» TO DO
Which lines of the entries contain the word "para"? Please list them.
===== PROVIDED RECORDS =====
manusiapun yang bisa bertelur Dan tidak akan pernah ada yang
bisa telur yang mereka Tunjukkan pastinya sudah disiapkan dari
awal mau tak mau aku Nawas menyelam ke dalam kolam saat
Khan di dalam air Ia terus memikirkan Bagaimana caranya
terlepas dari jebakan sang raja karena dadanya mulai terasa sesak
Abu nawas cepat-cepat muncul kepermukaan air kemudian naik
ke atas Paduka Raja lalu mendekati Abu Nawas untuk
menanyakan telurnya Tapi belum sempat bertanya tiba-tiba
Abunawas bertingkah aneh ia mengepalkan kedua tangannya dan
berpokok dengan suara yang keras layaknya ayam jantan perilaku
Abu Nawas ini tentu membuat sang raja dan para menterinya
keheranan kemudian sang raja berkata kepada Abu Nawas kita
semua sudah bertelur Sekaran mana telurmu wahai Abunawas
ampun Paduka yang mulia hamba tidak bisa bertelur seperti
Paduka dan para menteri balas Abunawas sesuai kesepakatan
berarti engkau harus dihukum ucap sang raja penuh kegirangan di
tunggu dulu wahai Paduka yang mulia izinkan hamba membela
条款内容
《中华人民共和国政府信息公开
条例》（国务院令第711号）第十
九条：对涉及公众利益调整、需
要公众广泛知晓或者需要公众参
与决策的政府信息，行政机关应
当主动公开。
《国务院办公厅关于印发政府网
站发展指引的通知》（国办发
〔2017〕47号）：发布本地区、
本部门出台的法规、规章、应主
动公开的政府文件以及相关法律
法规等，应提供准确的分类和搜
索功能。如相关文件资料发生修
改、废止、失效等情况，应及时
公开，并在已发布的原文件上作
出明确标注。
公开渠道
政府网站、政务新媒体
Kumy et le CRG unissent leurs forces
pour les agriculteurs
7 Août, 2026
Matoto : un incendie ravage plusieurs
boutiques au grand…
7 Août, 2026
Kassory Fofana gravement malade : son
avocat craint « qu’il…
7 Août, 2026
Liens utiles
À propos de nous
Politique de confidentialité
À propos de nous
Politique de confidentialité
=====
===== PROVIDED RECORDS =====
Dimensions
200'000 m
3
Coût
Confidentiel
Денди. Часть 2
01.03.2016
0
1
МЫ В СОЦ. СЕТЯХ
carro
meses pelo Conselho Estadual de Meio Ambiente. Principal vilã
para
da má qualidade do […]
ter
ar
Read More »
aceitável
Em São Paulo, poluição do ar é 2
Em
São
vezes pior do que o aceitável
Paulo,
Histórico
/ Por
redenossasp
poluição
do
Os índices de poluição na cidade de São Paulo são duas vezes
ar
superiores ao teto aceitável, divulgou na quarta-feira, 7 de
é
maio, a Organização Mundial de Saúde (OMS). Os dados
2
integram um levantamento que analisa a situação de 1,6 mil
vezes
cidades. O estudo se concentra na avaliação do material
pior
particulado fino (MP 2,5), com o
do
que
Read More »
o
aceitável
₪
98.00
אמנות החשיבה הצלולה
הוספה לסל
=====
» EXERCISE RESPONSE
Abu Nawas ini tentu membuat sang raja dan para menterinya
Paduka dan para menteri balas Abunawas sesuai kesepakatan
para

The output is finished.